BEGIN Records provided

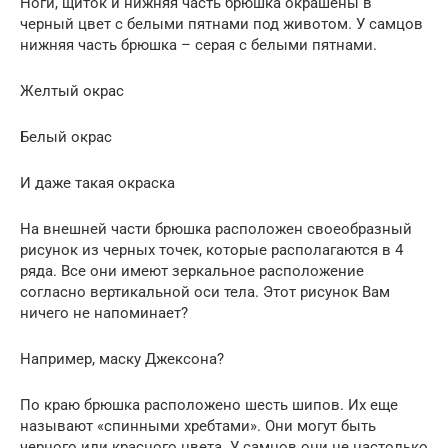
Ноги, щиток и нижняя часть брюшка окрашены в
черный цвет с белыми пятнами под животом. У самцов
нижняя часть брюшка – серая с белыми пятнами.
Желтый окрас
Белый окрас
И даже такая окраска
На внешней части брюшка расположен своеобразный
рисунок из черных точек, которые располагаются в 4
ряда. Все они имеют зеркальное расположение
согласно вертикальной оси тела. Этот рисунок Вам
ничего не напоминает?
Например, маску Джексона?
По краю брюшка расположено шесть шипов. Их еще
называют «спинными хребтами». Они могут быть
черного или красного цвета. У самцов они не настолько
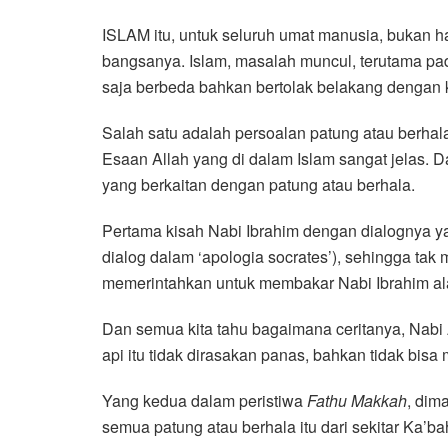
a
w
h
i
e
m
h
ISLAM itu, untuk seluruh umat manusia, bukan ha
c
i
a
n
l
a
a
bangsanya. Islam, masalah muncul, terutama pad
e
t
t
e
e
i
r
saja berbeda bahkan bertolak belakang dengan 
b
t
s
g
l
e
o
e
A
r
Salah satu adalah persoalan patung atau berhal
o
r
p
a
Esaan Allah yang di dalam Islam sangat jelas. Da
k
p
m
yang berkaitan dengan patung atau berhala.
Pertama kisah Nabi Ibrahim dengan dialognya 
dialog dalam ‘apologia socrates’), sehingga ta
memerintahkan untuk membakar Nabi Ibrahim ala
Dan semua kita tahu bagaimana ceritanya, Nabi A
api itu tidak dirasakan panas, bahkan tidak bis
Yang kedua dalam peristiwa
Fathu Makkah
, dim
semua patung atau berhala itu dari sekitar Ka’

END Records provided

- Exercise -
Copy each line holding the word "Ibrahim" from the listing above.

- Answer below -
Pertama kisah Nabi Ibrahim dengan dialognya 
memerintahkan untuk membakar Nabi Ibrahim ala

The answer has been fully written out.